As described above in detail, according to the present invention, even if the powder or granular material stays in the chute, the surplus powder or granular material is returned to the hopper through the overflow pipe.
It is almost impossible for the powder fluid to overflow in the chute portion, which can prevent the transfer portion from being overloaded.

[Brief description of drawings]

FIG. 1 is a side view of a supply device according to an embodiment of the present invention.

FIG. 2 is a plan view of the supply device.

FIG. 3 is a front sectional view schematically showing the supply device.

FIG. 4 is a front view showing a guide member.

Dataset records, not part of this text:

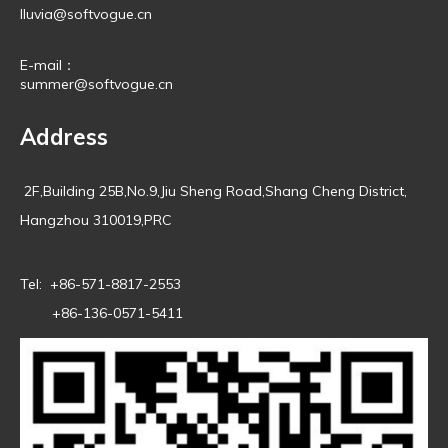
lluvia@softvogue.cn
E-mail：
summer@softvogue.cn
Address
2F,Building 25B,No.9,Jiu Sheng Road,Shang Cheng District,
Hangzhou 310019,PRC
Tel: +86-571-8817-2553
+86-136-0571-5411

FIG. 5 is a plan view showing a usage pattern of the supply device in a field or the like.

[Explanation of symbols]

1 feeder 2 hopper 3 transfer section 4 Shooting section 5 discharge pipe 10 hopper body 11 stand 31 overflow pipe 35 shutter

   ─────────────────────────────────────────────────── ─── Continued front page    F term (reference) 3F034 DA02 DB02 DB03 DC07 DD03                       DD05 DE01 DE08                 3F075 AA08 BA01 BB01 CA03 CA08                       CB13 CC01 CC11 CC21 CD11                       CD12 CD18 DA01 DA17

Claims (5)

[Claims] 1. A hopper part for containing powder and granular material, a transfer part for transferring the powder and granular material contained in the hopper part upward, and a powder and granular material connected to and transferred to a transfer end of the transfer part. Is inserted into the chute, a discharge pipe connected to the lower part of the chute and discharging the granular material charged into the chute to the supply target, and a discharge pipe in the chute that is connected to a higher position than the discharge pipe. And an overflow pipe for returning the powder or granular material accumulated in the chute portion to a predetermined level or more to the hopper portion again. 2. The powdery or granular material supply device according to claim 1, wherein the overflow pipe is arranged so as to return the powdery or granular material toward the transfer start end portion of the transfer section. 3. A shutter for restricting the flow of powder or granular material to the discharge pipe is provided below the connection portion of the overflow pipe in the chute portion so as to be openable and closable. 2. The powdery or granular material supply device according to 2. 4. The hopper unit has a hopper body for accommodating powder particles and a pedestal for supporting the hopper body, and the hopper body is supported rotatably about a longitudinal axis with respect to the pedestal. The powder and granular material supply device according to any one of claims 1 to 3, characterized in that. 5. The hopper unit has a hopper body for accommodating the granular material, and the hopper body has a downwardly tapered funnel portion at a lower portion thereof, and the granular material is provided inside the funnel portion. The powdery- or granular-material supply device according to any one of claims 1 to 4, further comprising a load-carrying member formed of a porous member that allows passage.